Many of us have read this newest “fact sheet”. Many of us who read it said to ourselves, “and what about this is new news?”
But there was one phrase that caught me off guard.
We are aware of four children who have been returned to their birth parents once these circumstances were discovered.
As I have pondered these words today, I have been trying to put my finger on what it is about these words that bothers me so much. And I believe it is this.
Many, many of us have been very concerned about Orphans First and how it is all going to play out. We have been concerned about NOIDS and what happens to the children who receive them. Well, according to this fact sheet, four children whose questionable circumstances were discovered were returned to their birthfamilies.

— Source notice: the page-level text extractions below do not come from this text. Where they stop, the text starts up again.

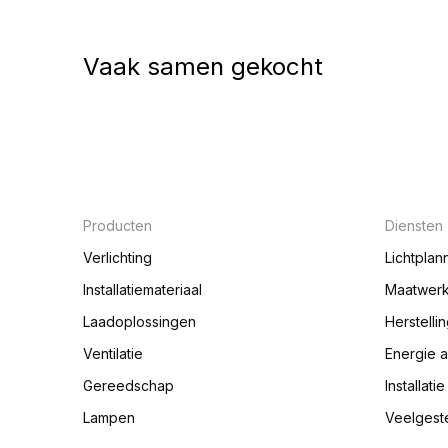
Vaak samen gekocht
Producten
Diensten
Verlichting
Lichtplan
Installatiemateriaal
Maatwer
Laadoplossingen
Herstelli
Ventilatie
Energie 
Gereedschap
Installati
Lampen
Veelgest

As I have tried to look at this situation the the situational ethics lens that so many AP/PAP’s have regarding the larger situation in Vietnam, 4 out of 1403 doesn’t seem too bad. If there were only 4 cases that resulted in reunification, that isn’t too bad. 4 sacrificed for the greater good of these poor Vietnamese children finding better homes.
But immediately the questions come. How many birth family who never intended to relinquish their children were never found? How many cases slipped in under the radar with no one the wiser? How would that feel to think I had lost my child forever?
The reality is that we can never know the answers to those questions, and in all reality, to some extent(especially depending on what agency you used), our children could be the children that families in Vietnam believe have been stolen.
Of course we can’t go back. And regret that cripples us in worry and fear has no purpose. But regret that moves us to action can change this situation. Some of us need to regret that we used certain agencies, some of us need to regret that we really don’t know how ethical our adoptions are, some of us simply need to regret that this situation ever took place and that our children will be a part of this legacy whether their own personal adoptions were 100% ethical or not.
But here is the question that I pose today;
What legacy are we going to leave with our children?
What will they tell people when they are asked about Vietnam adoptions, about the circumstances surrounding their births? And more, importantly, how will they feel about their adoption stories and the roles that we played in their lives?
I believe that what our children say and believe is, in many ways, up to us. Do we slink away and hang our heads, do we distance ourselves from the chaos? Do we breathe a sigh of relief that we, at least, have our children home, and simply go on with life. Because really, life is hard enough as it is.
Or do we roll our sleeves up and do the work. Do we put our money where our mouths are by donating to organizations that keep impoverished families intact, that support ethical adoptions and familes stuck in adoption crisis? Do we send our letters and emails to our congressmen and representatives? Do we keep reading the message boards and the embassy “fact sheets”?
Don’t let this chance to change our children’s legacy become another crippling regret.